Covering a host of common therapeutic drugs as well as specific types of interference in immunoassays used in drug testing, the book details a number of possible testing scenarios and problems as well as solutions:
- False positive results in immunoassays for drugs in abuse testing
- Interferences in immunoassays used for monitoring anticonvulsants, tricyclic antidepressants, and digoxin
- False positive alcohol tests using breath analyzers and automated analyzers
- When a toxicology report is negative in a suspected overdose patient: the world of designer drugs
- Effects of drug-herb interactions on therapeutic drug monitoring
- Pharmacogenomics and the general principles of genetic analysis
- Approaches for eliminating interference/discordant specimen in therapeutic drug monitoring and drugs in abuse testing
- What to do in case there is no readily available method for testing
Complete with easy-to-read tables and flowcharts, this book helps toxicologists, clinical chemists, clinical pathologists, and forensic pathologists develop accurate, unbiased drug monitoring and toxicology reports. Health care professionals involved in patient care, especially of critically ill patients, will find this guide indispensable in making sure lab tests are reliable enough to provide high-quality care.
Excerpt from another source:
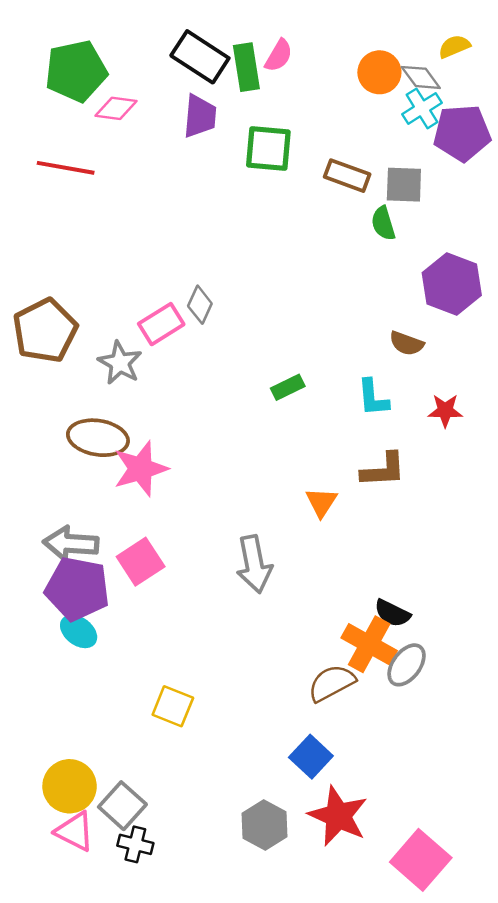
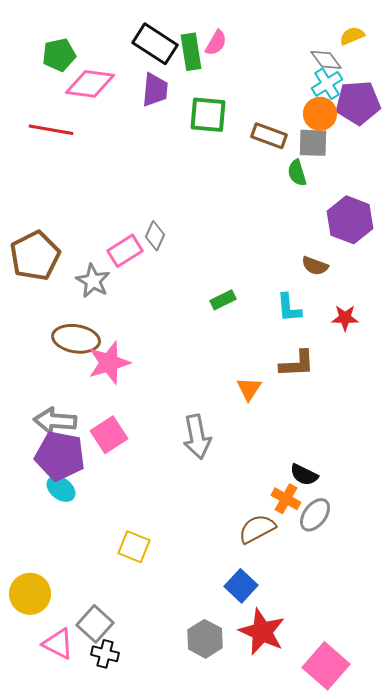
green pentagon: (76, 71) -> (59, 55), size x0.7
orange circle: (379, 72) -> (320, 114), moved
pink diamond: (116, 108) -> (90, 84), size x1.5
orange cross: (369, 644) -> (286, 499), size x0.7
yellow circle: (70, 786) -> (30, 594), moved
An indispensable handbook to the entire suite of toxicology lab tests, as well as all the possible sources of testing error, Resolving Erroneous Reports in Toxicology and Therapeutic Drug Monitoring offers clear remedies for eliminating and preventing testing error.
Table of Contents
- Chapter 1. An introduction to tests performed in toxicology laboratories and methodologies available for such testings
- Chapter 2. Challenges in drugs of abuse testing
- Chapter 3. False positive results in immunoassays for drugs abuse testing
- Chapter 4. True positive drugs of abuse test results due to prescription and non-prescription drugs
- Chapter 5. When toxicology report is negative in a suspected overdosed patient: The world of designer drugs
- Chapter 6. Abuse of magic mushroom, peyote cactus and solvent: No readily available laboratory tests
- Chapter 7. False positive alcohol tests using breath analyzers and automated Analyzers
- Chapter 8. Role of laboratory in detecting other poisoning including pesticides, ethylene glycol and methanol
- Chapter 9. Poisonin with warfarin and superwarfarin: what laboratory can do?
- Chapter 10. Plant poisoning and clinical laboratory
- Chapter 11. Sources of erroneous results in therapeutic drug monitoring due to pre-analytical errors, high bilirubin, hemolysis and heterophilic antibody
- Chapter 12. Interferences in immunoassays used for digoxin monitoring
- Chapter 13. Interferences in immunoassays used for monitoring anticonvulsants and usefulness of monitoring free anticonvulsants in certain patients
- Chapter 14. Interferences in immunoassays used for monitoring tricyclic antidepressant
- Chapter 15. Therapeutic drug monitoring of immunosuppressant drugs: Limitations of immunoassays and need for chromatographic methods
- Chapter 16. Effect of drug-herb interactions on therapeutic drug monitoring
- Chapter 17. Pharmacogenomics and Toxicology Laboratory
- Chapter 18. Approaches for Eliminating Interference/Discordant Specimen in Therapeutic Drug Monitoring and Drugs of Abuse Testing
AMITAVA DASGUPTA is a Professor in the Department of Pathology and Laboratory Medicine at the University of Texas Medical School at Houston and the director of clinical chemistry, toxicology, and point of care testing at the Memorial Hermann Hospital. He is the author of Herbal Supplements and Pharmacogenomics in Clinical Therapeutics, both published by Wiley.